Specifically, the features EWS_SpO₂_1_6 h_Min (P<.001), Temp_2 h (P<.001), and HR_5_8 h_Skewness (P<.001) had relatively significant impacts on the performance of the proposed method, as shown in Figure 6A. Additionally, most of the top 25 influential features were based on vital signs and multiresolution statistical features. Of these, 20 (all features except DBP_9_12h_Skewness, EWS_HR_8h, and EWS_SBP_9_12h_Max: P<.001; DBP_9_12h_Skewness: P=.02; EWS_HR_8h: P=.03; and EWS_SBP_9_12h_Max: P=.01) out of the 25 global interpretability features showed statistically significant differences between the non-CA and CA groups, as determined by an independent t test with FDR correction, detailed in Multimedia Appendix 15. In the multiresolution statistical features based on the sliding window, temperature (all P<.001), EWS-SpO₂ (all P<.001), EWS-RR (all P<.001), EWS-total (EWS_9_12 h_max: P<.001), EWS-SBP (all P<.001), HR (all P<.001), TEMP (all P<.001), SpO₂ (SpO₂_5_8 h_Min: P<.001), and DBP (P=.02) had statistically significant effects on the proposed model, as shown in Figure 6C [47]. Additionally, the Gini index–based function, calculated over a 12-hour window for SpO₂, emerged as the most important indicator for both the non-CA and CA groups, as shown in Figure 6D [48].

**Figure 6.** Feature inspection on MIMIC-IV. (A) Global feature impact values produced by the proposed method. (B) Vital sign–based feature set between the non-CA and CA groups. (C) Multiresolution feature set between the non-CA and CA groups. (D) Gini index–based feature set between the non-CA and CA groups. CA: cardiac arrest; DBP: diastolic blood pressure; EWS: Early warning score; HR: heart rate; Max: maximum; Min: minimum; MIMIC: Medical Information Mart for Intensive Care; MR: medical record; RR: respiratory rate; SBP: systolic blood pressure; SpO₂: oxyhemoglobin saturation; TEMP: temperature.

Computational Cost Analysis

We analyzed the computational complexity and time required for model training and prediction of both the comparison models and the proposed framework to assess their applicability in real-time critical care settings. Computational complexity measures the amount of computing resources consumed by an algorithm [49] and can be expressed in terms of both time and space. In essence, computational complexity measures how quickly or slowly an algorithm performs relative to a given input size. It is specified in terms of time complexity and space complexity. Time complexity refers to the amount of computational time an algorithm requires, while space complexity describes the amount of additional memory needed to execute the algorithm. Both types of complexity are expressed relative to a specific input size, which includes factors such as the number of training examples, the number of features, the depth and number of trees, and the length and dimension of the input.

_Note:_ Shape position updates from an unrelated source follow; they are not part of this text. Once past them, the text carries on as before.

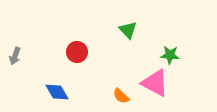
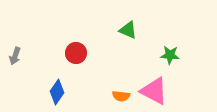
green triangle: rotated 24 degrees counterclockwise
red circle: moved 1 px left, 1 px down
pink triangle: moved 1 px left, 8 px down
blue diamond: rotated 65 degrees clockwise
orange semicircle: rotated 36 degrees counterclockwise
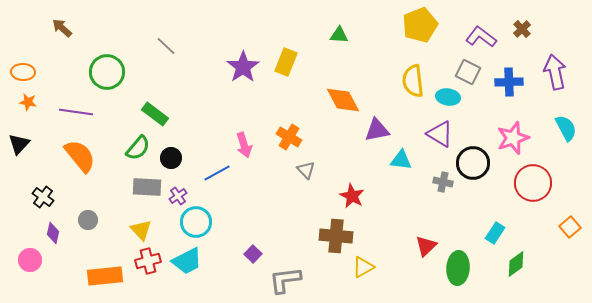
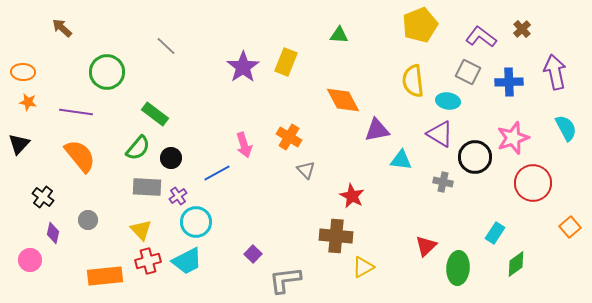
cyan ellipse at (448, 97): moved 4 px down
black circle at (473, 163): moved 2 px right, 6 px up
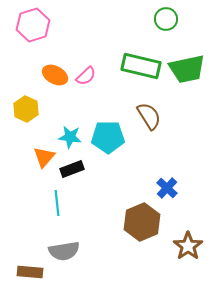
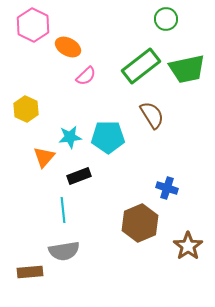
pink hexagon: rotated 16 degrees counterclockwise
green rectangle: rotated 51 degrees counterclockwise
orange ellipse: moved 13 px right, 28 px up
brown semicircle: moved 3 px right, 1 px up
cyan star: rotated 15 degrees counterclockwise
black rectangle: moved 7 px right, 7 px down
blue cross: rotated 25 degrees counterclockwise
cyan line: moved 6 px right, 7 px down
brown hexagon: moved 2 px left, 1 px down
brown rectangle: rotated 10 degrees counterclockwise
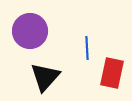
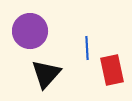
red rectangle: moved 3 px up; rotated 24 degrees counterclockwise
black triangle: moved 1 px right, 3 px up
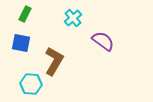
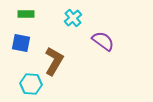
green rectangle: moved 1 px right; rotated 63 degrees clockwise
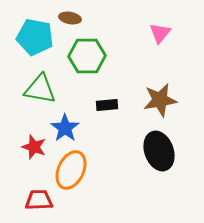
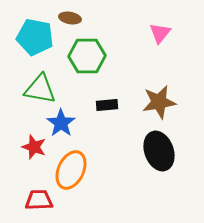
brown star: moved 1 px left, 2 px down
blue star: moved 4 px left, 5 px up
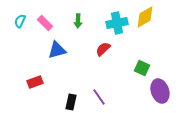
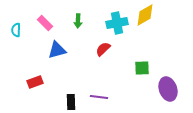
yellow diamond: moved 2 px up
cyan semicircle: moved 4 px left, 9 px down; rotated 24 degrees counterclockwise
green square: rotated 28 degrees counterclockwise
purple ellipse: moved 8 px right, 2 px up
purple line: rotated 48 degrees counterclockwise
black rectangle: rotated 14 degrees counterclockwise
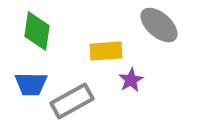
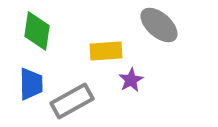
blue trapezoid: rotated 92 degrees counterclockwise
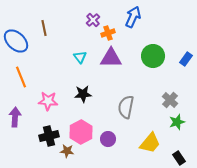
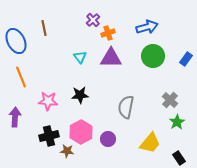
blue arrow: moved 14 px right, 10 px down; rotated 50 degrees clockwise
blue ellipse: rotated 20 degrees clockwise
black star: moved 3 px left, 1 px down
green star: rotated 14 degrees counterclockwise
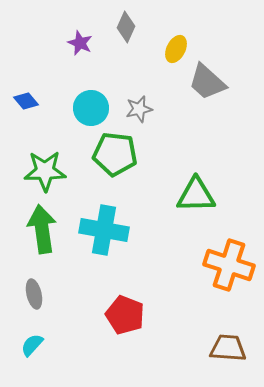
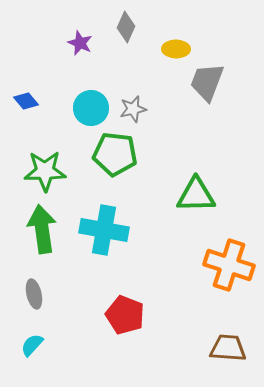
yellow ellipse: rotated 64 degrees clockwise
gray trapezoid: rotated 69 degrees clockwise
gray star: moved 6 px left
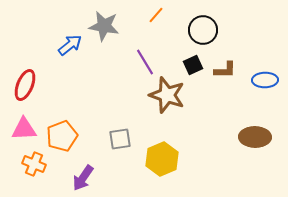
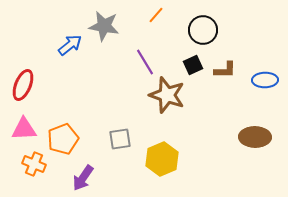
red ellipse: moved 2 px left
orange pentagon: moved 1 px right, 3 px down
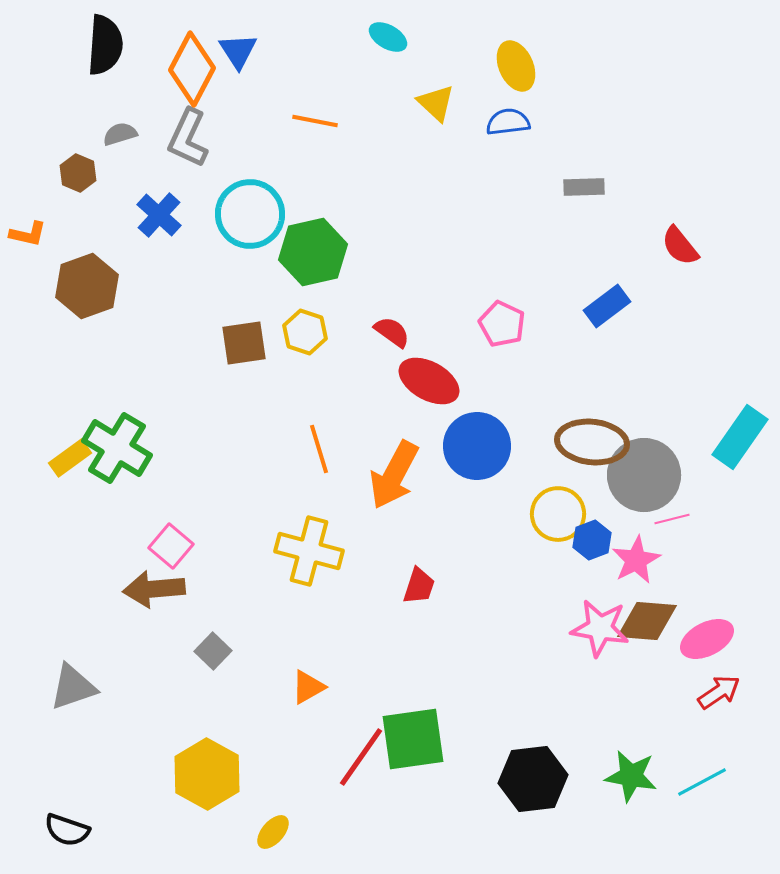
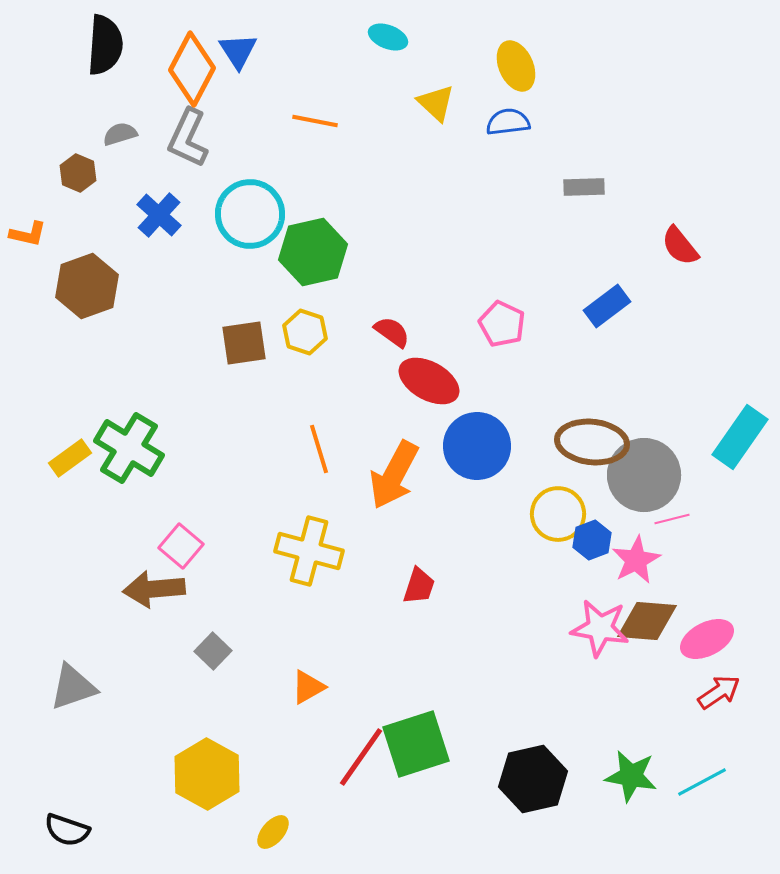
cyan ellipse at (388, 37): rotated 9 degrees counterclockwise
green cross at (117, 448): moved 12 px right
pink square at (171, 546): moved 10 px right
green square at (413, 739): moved 3 px right, 5 px down; rotated 10 degrees counterclockwise
black hexagon at (533, 779): rotated 6 degrees counterclockwise
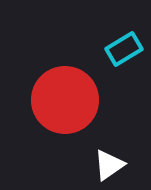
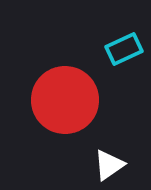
cyan rectangle: rotated 6 degrees clockwise
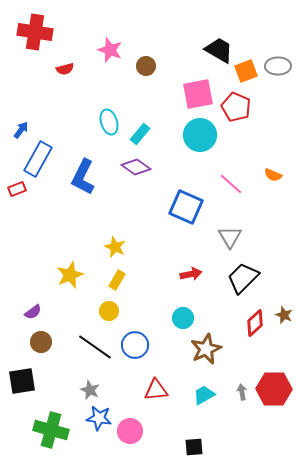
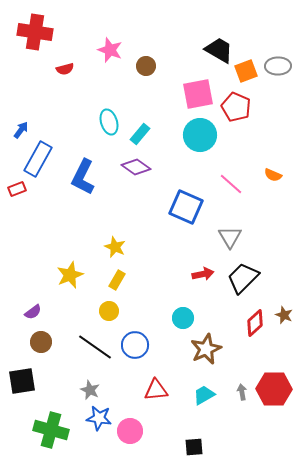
red arrow at (191, 274): moved 12 px right
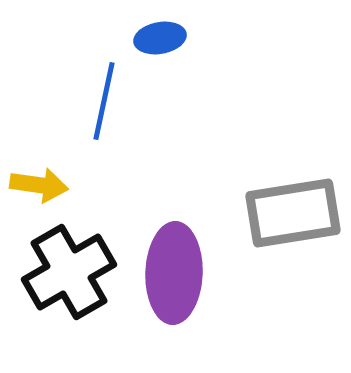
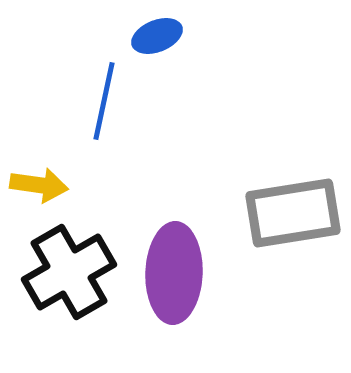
blue ellipse: moved 3 px left, 2 px up; rotated 12 degrees counterclockwise
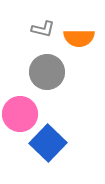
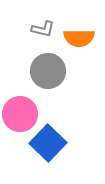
gray circle: moved 1 px right, 1 px up
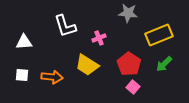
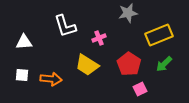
gray star: rotated 18 degrees counterclockwise
orange arrow: moved 1 px left, 2 px down
pink square: moved 7 px right, 2 px down; rotated 24 degrees clockwise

Table 7 illustrates the computational complexity of both the comparative models and the proposed framework, categorized by time and space complexity. Additionally, the table depicts the actual training time and the time required to generate results with the trained model, expressed as training and inference time, respectively. As a result, the proposed method required 31.82 and 60.51 seconds of training time per epoch on the MIMIC-IV and eICU-CRD data sets, respectively. Additionally, the prediction time for the proposed method was 0.25 and 0.54 seconds on the MIMIC-IV and eICU-CRD data sets, respectively. In comparison, LGBM demonstrated the shortest training time and fastest prediction time, making it the most lightweight algorithm. The proposed method required the least training and prediction time among the deep learning–based methods. Although the training time was longer than that of LGBM, the prediction time was not significantly different from that of LGBM (MIMIC-IV: P=.11, eICU-CRD: P=.08).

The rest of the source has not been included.